Tabú descubierto
Jon Sistiaga explora la naturaleza del mal en la nueva temporada de 'Tabú' y acierta al incluir en su análisis la figura del perverso narcisista


Jon Sistiaga explora la naturaleza del mal en los nuevos capítulos de la serie documental Tabú (Movistar +). Habla con asesinos y narcos, gente que nos plantea dilemas morales sencillos, relacionados con una violencia física fácilmente condenable.
En cambio, nos cuesta reconocer y rechazar los ataques psicológicos y camuflados de un perverso narcisista. Sistiaga incluye a este perfil en su análisis porque, según los expertos que estudian sus actos, también puede provocar violencia y muerte. Esta forma de maldad necesita de cómplices. A menudo, nosotros somos uno de ellos.

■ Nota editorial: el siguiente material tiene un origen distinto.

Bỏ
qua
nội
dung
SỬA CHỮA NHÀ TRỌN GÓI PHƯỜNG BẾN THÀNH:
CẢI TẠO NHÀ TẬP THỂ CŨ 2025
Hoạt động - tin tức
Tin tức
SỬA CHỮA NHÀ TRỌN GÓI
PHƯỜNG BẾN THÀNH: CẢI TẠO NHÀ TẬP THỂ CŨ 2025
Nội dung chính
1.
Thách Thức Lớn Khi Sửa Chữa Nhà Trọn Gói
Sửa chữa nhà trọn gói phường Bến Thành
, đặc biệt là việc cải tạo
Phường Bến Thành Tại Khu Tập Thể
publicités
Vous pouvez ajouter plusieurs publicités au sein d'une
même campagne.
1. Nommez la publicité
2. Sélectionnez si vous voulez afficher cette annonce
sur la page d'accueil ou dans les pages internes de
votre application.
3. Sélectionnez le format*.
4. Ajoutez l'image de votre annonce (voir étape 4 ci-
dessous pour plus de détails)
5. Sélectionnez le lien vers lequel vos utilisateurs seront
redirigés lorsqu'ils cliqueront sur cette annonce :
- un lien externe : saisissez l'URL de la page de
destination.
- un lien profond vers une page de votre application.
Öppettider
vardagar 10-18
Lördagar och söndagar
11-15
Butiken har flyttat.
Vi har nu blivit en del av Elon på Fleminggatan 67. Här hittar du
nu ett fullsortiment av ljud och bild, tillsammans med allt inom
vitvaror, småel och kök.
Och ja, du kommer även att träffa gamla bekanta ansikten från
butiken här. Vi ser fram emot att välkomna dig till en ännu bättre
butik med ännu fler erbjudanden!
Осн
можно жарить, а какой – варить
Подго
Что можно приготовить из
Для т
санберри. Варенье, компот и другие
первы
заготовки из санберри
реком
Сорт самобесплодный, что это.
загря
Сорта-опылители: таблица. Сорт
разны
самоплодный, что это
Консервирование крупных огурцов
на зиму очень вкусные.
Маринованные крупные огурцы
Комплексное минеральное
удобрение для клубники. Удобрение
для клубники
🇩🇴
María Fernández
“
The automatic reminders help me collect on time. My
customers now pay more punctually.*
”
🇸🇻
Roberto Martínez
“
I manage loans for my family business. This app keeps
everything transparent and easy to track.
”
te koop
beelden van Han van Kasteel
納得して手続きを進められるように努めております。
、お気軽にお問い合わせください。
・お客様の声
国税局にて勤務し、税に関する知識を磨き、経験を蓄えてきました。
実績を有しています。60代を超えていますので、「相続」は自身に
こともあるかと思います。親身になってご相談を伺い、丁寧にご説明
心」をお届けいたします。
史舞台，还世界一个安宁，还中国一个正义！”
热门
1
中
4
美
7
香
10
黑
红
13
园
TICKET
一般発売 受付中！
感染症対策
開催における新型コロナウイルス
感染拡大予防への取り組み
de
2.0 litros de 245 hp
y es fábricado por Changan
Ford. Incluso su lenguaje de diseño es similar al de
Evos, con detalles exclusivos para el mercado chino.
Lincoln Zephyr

Su arma principal es el bulo: información falsa propagada con un fin. Para el perverso narcisista, alguien en apariencia encantador, es una navaja de la que aprovecha su doble filo. Eleva con la mentira su propia imagen y a la vez destruye la de su posible víctima. Este tipo de acoso moral, generalmente aplicado a un familiar, compañero de trabajo o pareja, es intenso y prolongado. Lo explica en sus libros la psiquiatra Marie-France Hirigoyen.
El narciso juega continuamente a las apariencias. Por eso, intenta anular a su objetivo, a ese testigo que no ve en él ni emperador ni traje nuevo y que está dispuesto a desmitificar su poder de seducción. El agresor genera un conflicto en el tú a tú que luego retuerce con falsedades para ganar adeptos a su causa. Pero su fuerza solo reside en la colaboración consciente o inconsciente de otros. Muchos, por credulidad, miedo o mezquindad, apoyan esos bulos y sus consecuencias. No entienden que el perverso disfruta creando conflictos entre terceros y que, en vez de aliados, son víctimas potenciales.

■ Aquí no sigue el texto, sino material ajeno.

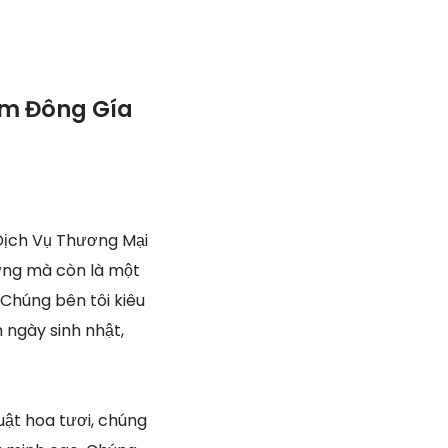
am Đông Gía
Dịch Vụ Thương Mại
hưng mà còn là một
Chúng bên tôi kiêu
 ngày sinh nhật,
ật hoa tươi, chúng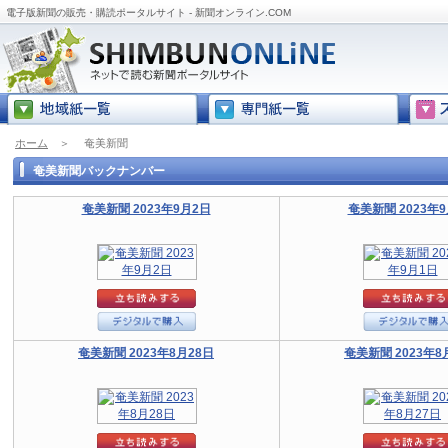
電子版新聞の販売・購読ポータルサイト - 新聞オンライン.COM
ホーム
＞
奄美新聞
奄美新聞バックナンバー
奄美新聞 2023年9月2日
奄美新聞 2023年
奄美新聞 2023年8月28日
奄美新聞 2023年8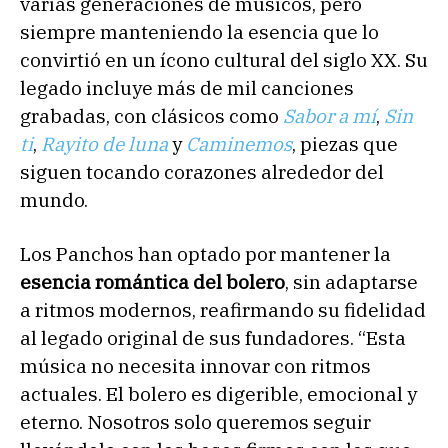
varias generaciones de músicos, pero
siempre manteniendo la esencia que lo
convirtió en un ícono cultural del siglo XX. Su
legado incluye más de mil canciones
grabadas, con clásicos como
Sabor a mí
,
Sin
ti
,
Rayito de luna
y
Caminemos
, piezas que
siguen tocando corazones alrededor del
mundo.
Los Panchos han optado por mantener la
esencia romántica del bolero
, sin adaptarse
a ritmos modernos, reafirmando su fidelidad
al legado original de sus fundadores. “Esta
música no necesita innovar con ritmos
actuales. El bolero es digerible, emocional y
eterno. Nosotros solo queremos seguir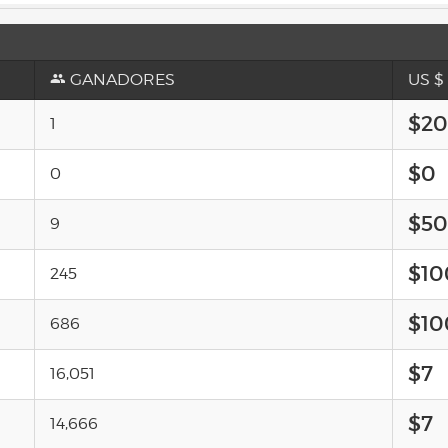
GANADORES
US $
$20
1
$0
0
$50
9
$10
245
$10
686
$7
16,051
$7
14,666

Cuando el agredido se niega a rendirse ante tanta hostilidad, debe convivir con el mal a diario. El perverso se las arregla para permanecer cerca, en el entorno social o en la oficina, recordando con su presencia que nadie condena su violación.
La ficción televisiva apenas ha sabido abordar esta compleja dinámica social. Sí que lo hizo la serie Hannibal, aunque empoderando y glamurizando al villano. La versión real parece menos atractiva. Por eso es necesario que documentos como Tabú aporten luz al respecto.